**Exercise**
Repeat only the lines below from the one containing "تكميلي و قدم" through the one containing "دیدگاه خود را بنویسید", inclusive, exactly as written.
━━━ Given entries
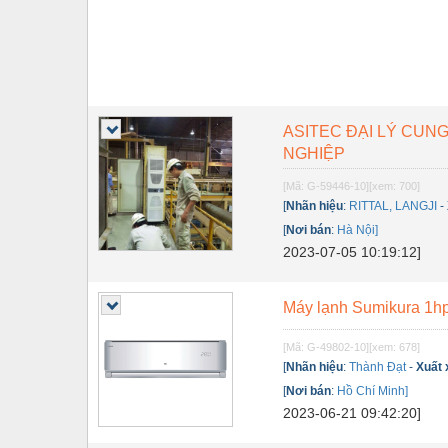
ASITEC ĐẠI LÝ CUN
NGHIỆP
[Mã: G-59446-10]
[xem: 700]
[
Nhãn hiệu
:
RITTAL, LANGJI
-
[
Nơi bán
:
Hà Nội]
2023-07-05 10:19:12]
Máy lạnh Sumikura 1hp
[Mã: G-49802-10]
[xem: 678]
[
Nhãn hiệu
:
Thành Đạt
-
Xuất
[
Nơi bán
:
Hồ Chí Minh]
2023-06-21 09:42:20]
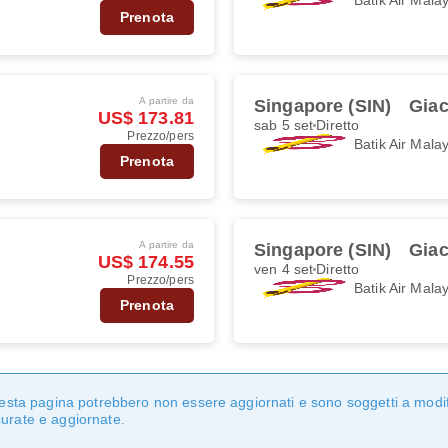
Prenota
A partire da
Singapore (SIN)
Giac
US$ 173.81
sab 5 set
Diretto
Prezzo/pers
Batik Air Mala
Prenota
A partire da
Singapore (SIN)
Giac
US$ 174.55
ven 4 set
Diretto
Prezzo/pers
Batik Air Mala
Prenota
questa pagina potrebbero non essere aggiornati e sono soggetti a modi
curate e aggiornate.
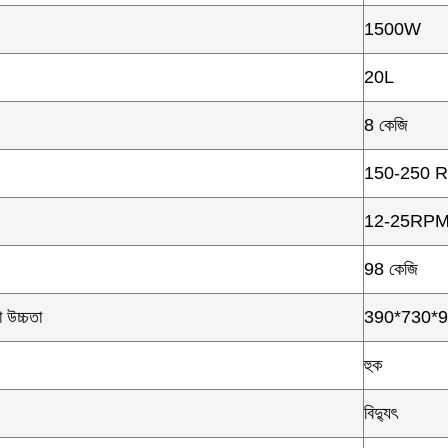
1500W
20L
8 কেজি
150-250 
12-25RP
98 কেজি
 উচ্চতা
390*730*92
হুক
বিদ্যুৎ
━━━━━━
━━━ Given entries
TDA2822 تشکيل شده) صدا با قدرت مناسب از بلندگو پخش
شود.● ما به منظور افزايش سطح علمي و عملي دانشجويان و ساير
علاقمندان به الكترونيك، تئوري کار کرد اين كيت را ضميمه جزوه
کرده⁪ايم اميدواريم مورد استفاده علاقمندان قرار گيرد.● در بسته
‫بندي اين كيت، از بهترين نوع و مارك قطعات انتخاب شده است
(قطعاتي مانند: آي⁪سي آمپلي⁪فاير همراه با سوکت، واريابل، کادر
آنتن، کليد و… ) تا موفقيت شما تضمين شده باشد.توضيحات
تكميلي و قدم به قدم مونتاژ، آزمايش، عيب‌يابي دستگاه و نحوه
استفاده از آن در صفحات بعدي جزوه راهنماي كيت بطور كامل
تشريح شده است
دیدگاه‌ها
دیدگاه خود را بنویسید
━━━━━━
━━━ Given entries
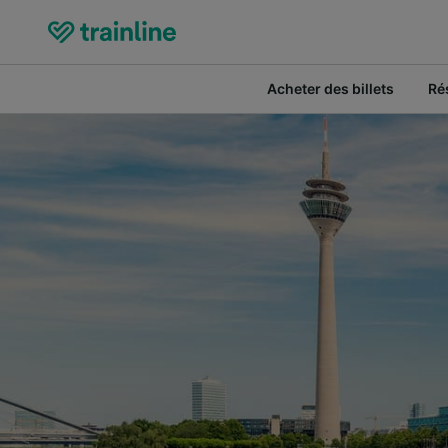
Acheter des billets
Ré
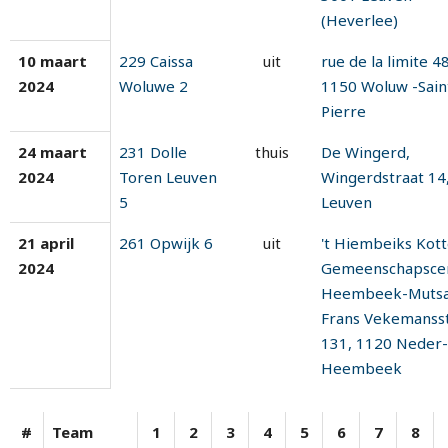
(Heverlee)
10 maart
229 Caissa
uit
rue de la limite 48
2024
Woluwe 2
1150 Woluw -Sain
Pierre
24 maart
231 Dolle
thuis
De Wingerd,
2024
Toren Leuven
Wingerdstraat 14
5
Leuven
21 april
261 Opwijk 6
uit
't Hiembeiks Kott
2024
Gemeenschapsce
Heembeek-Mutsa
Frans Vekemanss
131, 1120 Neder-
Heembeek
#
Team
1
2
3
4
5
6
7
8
━━━━━━
**Response to the task**
تكميلي و قدم به قدم مونتاژ، آزمايش، عيب‌يابي دستگاه و نحوه
استفاده از آن در صفحات بعدي جزوه راهنماي كيت بطور كامل
تشريح شده است
دیدگاه‌ها
دیدگاه خود را بنویسید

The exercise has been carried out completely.